Work to complete:
Going through the lines below, tally those that include "Value", and give only the number.

Data provided START

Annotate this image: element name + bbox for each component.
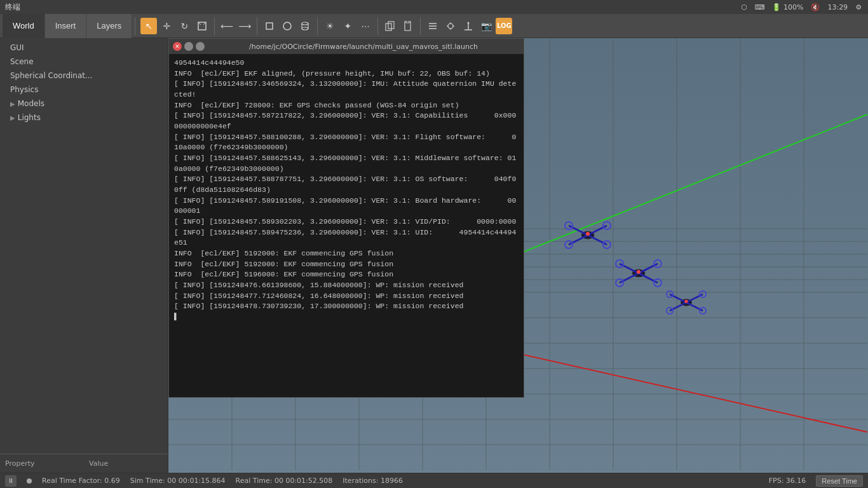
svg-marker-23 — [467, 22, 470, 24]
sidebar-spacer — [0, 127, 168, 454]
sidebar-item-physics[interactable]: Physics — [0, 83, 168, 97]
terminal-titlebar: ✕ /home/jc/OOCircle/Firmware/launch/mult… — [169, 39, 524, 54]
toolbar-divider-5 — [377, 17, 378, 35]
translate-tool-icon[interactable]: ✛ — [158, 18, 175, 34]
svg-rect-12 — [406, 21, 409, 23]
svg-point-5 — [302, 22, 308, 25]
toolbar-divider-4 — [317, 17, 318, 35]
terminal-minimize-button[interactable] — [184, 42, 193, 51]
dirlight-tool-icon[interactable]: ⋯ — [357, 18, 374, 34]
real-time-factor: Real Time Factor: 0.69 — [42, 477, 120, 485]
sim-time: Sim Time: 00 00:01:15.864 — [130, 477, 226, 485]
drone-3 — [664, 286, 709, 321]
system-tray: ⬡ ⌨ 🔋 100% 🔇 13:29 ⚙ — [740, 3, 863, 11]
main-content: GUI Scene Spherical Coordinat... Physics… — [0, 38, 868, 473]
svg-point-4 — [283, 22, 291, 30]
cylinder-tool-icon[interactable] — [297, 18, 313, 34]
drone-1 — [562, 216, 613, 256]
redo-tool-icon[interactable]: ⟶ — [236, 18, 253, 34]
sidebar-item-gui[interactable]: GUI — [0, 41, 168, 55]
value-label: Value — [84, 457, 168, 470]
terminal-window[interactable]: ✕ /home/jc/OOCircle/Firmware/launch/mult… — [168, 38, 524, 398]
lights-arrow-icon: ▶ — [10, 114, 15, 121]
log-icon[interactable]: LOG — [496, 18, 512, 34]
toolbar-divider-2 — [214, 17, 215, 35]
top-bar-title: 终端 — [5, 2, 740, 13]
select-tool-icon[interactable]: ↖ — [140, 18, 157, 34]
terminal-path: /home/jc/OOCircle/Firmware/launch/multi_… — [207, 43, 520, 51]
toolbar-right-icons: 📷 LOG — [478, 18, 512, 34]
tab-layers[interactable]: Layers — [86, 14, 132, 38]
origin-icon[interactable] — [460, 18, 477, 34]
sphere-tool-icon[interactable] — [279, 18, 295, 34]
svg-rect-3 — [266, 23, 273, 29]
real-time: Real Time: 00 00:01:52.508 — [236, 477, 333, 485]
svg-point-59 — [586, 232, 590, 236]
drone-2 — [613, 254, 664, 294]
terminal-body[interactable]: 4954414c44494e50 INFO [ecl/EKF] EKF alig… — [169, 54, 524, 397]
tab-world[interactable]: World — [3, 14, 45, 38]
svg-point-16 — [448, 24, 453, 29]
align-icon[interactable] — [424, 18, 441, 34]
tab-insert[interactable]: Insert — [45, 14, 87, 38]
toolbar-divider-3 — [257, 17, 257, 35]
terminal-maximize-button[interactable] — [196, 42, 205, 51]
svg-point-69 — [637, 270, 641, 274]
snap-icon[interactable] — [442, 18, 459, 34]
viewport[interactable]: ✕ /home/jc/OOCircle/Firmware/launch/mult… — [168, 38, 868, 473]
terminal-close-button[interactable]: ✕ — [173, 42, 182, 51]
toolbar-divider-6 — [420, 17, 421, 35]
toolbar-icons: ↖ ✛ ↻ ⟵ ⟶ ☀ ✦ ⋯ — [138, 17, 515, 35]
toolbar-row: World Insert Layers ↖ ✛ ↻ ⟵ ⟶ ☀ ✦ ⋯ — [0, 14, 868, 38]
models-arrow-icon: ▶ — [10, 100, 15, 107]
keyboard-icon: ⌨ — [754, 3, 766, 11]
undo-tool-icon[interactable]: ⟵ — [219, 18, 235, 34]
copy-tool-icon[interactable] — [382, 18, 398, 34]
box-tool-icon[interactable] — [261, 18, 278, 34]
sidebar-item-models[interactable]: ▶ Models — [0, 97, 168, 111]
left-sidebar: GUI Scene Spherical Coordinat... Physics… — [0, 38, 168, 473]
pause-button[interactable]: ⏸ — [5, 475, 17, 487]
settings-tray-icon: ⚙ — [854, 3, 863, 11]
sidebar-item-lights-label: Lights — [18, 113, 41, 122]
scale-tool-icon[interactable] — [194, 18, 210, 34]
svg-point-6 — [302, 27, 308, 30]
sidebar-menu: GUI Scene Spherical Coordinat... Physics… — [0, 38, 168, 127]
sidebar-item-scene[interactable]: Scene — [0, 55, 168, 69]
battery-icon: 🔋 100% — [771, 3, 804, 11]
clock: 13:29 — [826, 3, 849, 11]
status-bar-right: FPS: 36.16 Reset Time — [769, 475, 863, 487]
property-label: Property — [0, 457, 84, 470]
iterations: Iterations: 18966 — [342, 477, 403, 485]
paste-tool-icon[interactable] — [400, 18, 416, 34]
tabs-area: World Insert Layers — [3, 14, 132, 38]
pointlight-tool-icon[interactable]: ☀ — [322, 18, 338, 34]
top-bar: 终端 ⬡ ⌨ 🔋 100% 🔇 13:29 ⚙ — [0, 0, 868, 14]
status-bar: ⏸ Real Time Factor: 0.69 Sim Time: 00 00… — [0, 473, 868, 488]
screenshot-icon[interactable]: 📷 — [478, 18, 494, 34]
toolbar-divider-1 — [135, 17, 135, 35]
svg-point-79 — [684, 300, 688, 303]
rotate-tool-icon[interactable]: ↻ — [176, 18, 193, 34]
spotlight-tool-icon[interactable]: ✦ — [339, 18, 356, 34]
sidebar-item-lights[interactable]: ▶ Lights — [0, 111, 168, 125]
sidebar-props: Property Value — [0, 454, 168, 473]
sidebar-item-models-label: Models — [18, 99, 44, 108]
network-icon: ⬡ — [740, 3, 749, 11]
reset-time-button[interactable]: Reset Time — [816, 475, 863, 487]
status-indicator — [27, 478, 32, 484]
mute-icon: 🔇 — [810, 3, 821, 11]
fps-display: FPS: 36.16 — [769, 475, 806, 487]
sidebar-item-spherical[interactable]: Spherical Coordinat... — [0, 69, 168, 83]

Data provided END

Solution for this task:
2